══ The data ══

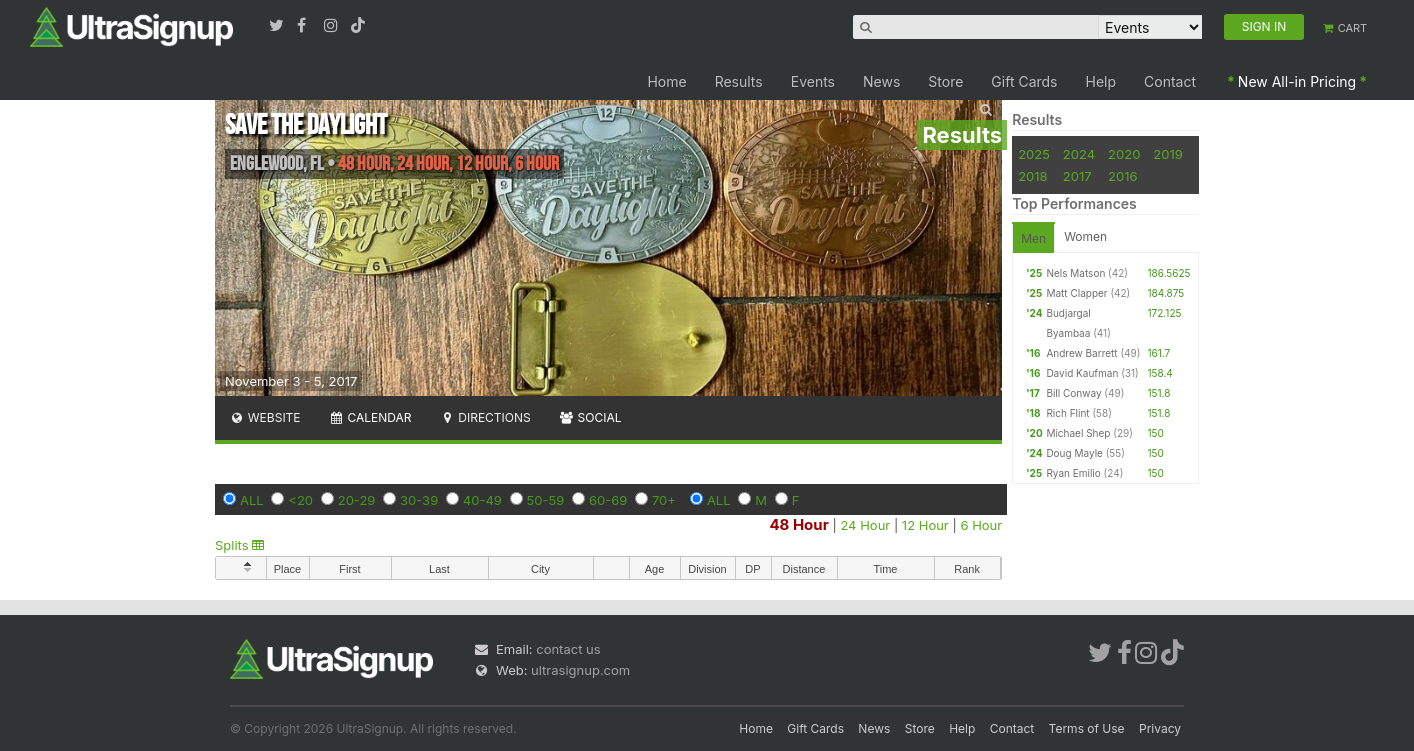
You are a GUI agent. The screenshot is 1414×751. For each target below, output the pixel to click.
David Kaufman (1082, 373)
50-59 (546, 500)
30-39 (419, 500)
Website (265, 417)
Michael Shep (1078, 433)
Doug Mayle (1074, 453)
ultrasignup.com (580, 670)
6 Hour (981, 525)
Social (590, 417)
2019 (1167, 154)
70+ (664, 500)
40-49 (482, 500)
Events (813, 81)
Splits (239, 545)
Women (1085, 236)
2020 (1124, 154)
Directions (484, 417)
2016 (1122, 176)
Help (1101, 81)
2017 (1077, 176)
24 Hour (865, 525)
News (881, 81)
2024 (1079, 154)
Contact (1170, 81)
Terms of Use (1087, 728)
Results (739, 81)
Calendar (370, 417)
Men (1033, 238)
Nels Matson (1075, 273)
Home (666, 81)
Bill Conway (1073, 393)
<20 (300, 500)
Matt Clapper (1076, 293)
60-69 (608, 500)
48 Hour (798, 524)
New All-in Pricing (1297, 81)
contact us (568, 649)
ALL (252, 500)
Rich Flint (1067, 413)
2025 (1034, 154)
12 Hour (925, 525)
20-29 (357, 500)
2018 (1032, 176)
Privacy (1160, 728)
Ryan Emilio (1073, 473)
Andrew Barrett (1081, 353)
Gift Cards (1024, 81)
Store (945, 81)
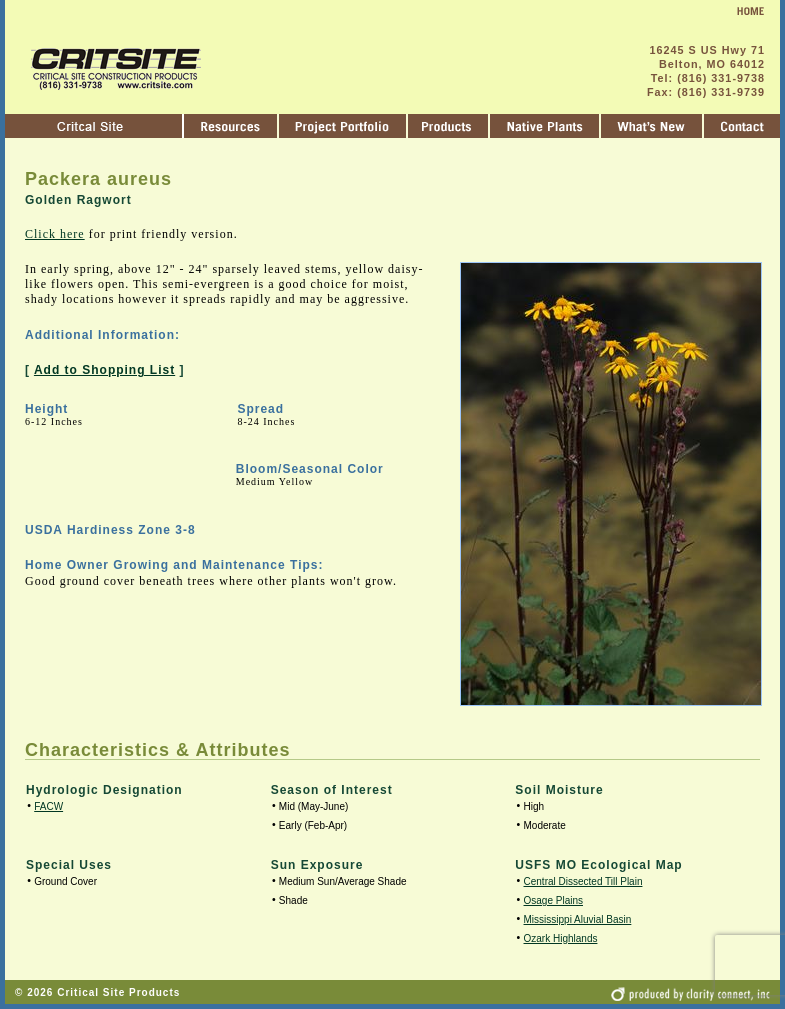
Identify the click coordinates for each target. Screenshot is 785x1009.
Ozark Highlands (561, 938)
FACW (48, 806)
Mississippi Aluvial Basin (578, 919)
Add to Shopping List (104, 370)
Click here (55, 234)
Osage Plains (553, 900)
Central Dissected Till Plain (583, 881)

═══

■ **Exercise brief**:
Please tally the lines of the material that contain the word "each", then give the total alone.

■ **Result below**:
2